Érase una vez un sapo que ansiaba ser príncipe, y buscaba rana fuese o no princesa y quisiera reinar con él, el sapo vivía en su pequeño palacio que no era charca, ni tampoco de cristal, pasaba los días recluido en su cama real, durmiendo un sueño eterno del que quería pero no podía despertar, esperando que el dulce beso de alguna bella dama que no necesitaba que fuese reina o princesa, ni siquiera infanta, le pudiera despertar.
Por su reino pasaban todo tipo de damas, reinas y princesas, damas y brujas y aunque con ellas soñaba, ninguna de aquel sueño despertaba a ese sapo que más que cuerpo real, tenía cuerpo de trapo.
Se sabía príncipe, príncipe de un reino sin corona y de un palacio de suelo que aunque no era de oro, era humilde, pero él bien sabía que si alguna su corazón le abría, este bien lo podría coronar. Pero por más príncipe que fuere, al final ninguna su corazón quiere, por más que este de amor muere.
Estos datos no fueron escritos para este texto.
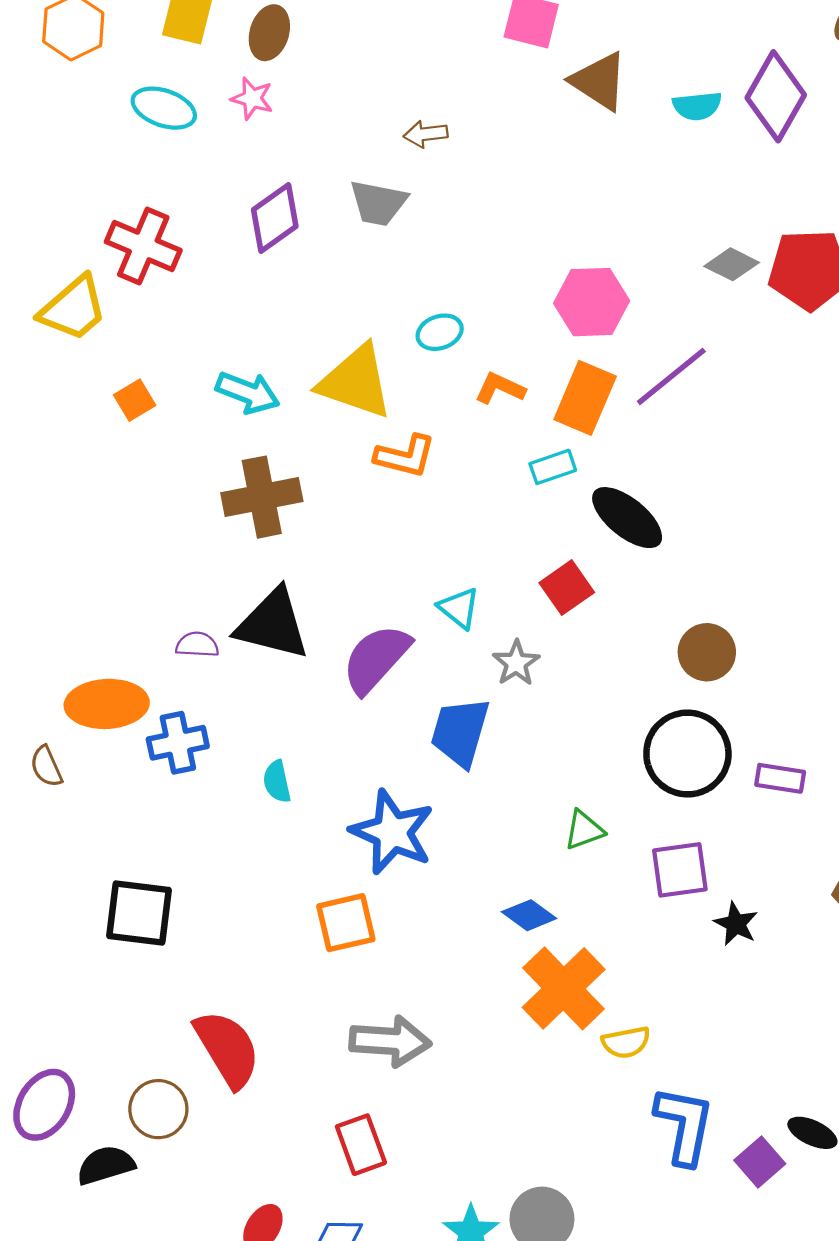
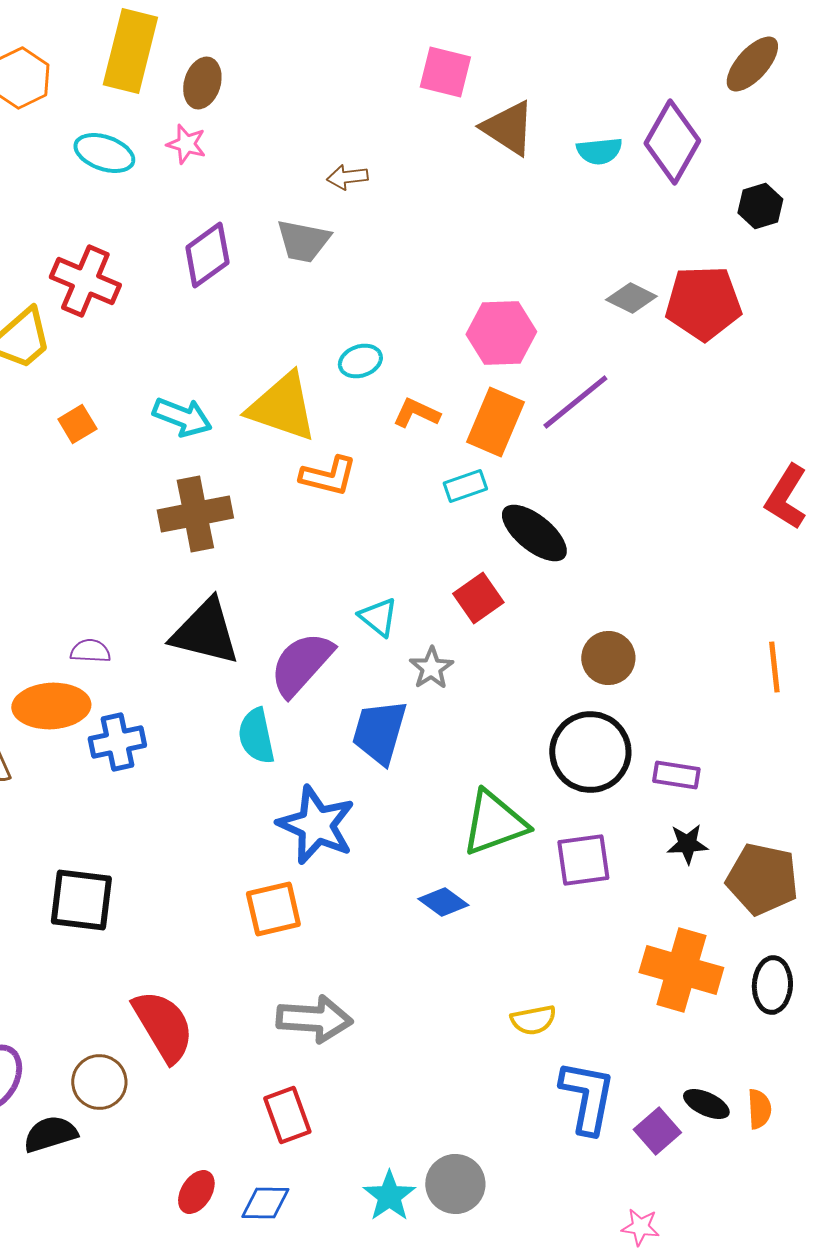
purple semicircle: (197, 645) -> (90, 651), moved
cyan semicircle: (277, 782) -> (256, 736), moved, size x1.4
green triangle: (584, 830) -> (494, 823), size x1.8
black star: (736, 924) -> (687, 844), moved, turned -30
orange cross: (564, 988) -> (681, 970), moved, turned -30

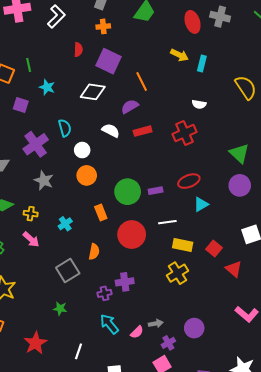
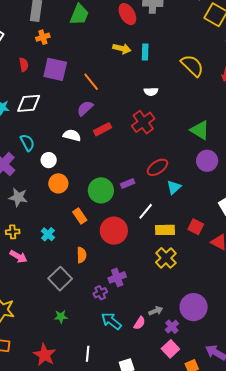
white diamond: (93, 92) -> (29, 103), moved
white line: (167, 222) -> (146, 211), turned -30
purple circle: (194, 328) -> (194, 307), size x1.4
El príncipe sapo soñaba con una y otra dama, las soñaba en su cama y no las veía como una rana, soñaba que en su trono las sentaba y con su bastón real coronaba aquellos reinos, aunque ya no fueran tierras virgenes, , soñaba que penetraba en sus palacios cálidos y ardientes, e imaginaba oír entre gemidos sus reales himnos, himnos protegidos por las montañas de vientos jadeantes que los contoneaba.
Y aún durmiendo, de aquellos sueños en lo que mutuamente se coronaban, despertaba en aquel sueño eterno, esperando que alguna se apiadara y besara al príncipe sapo de corazón real y cuerpo de trapo.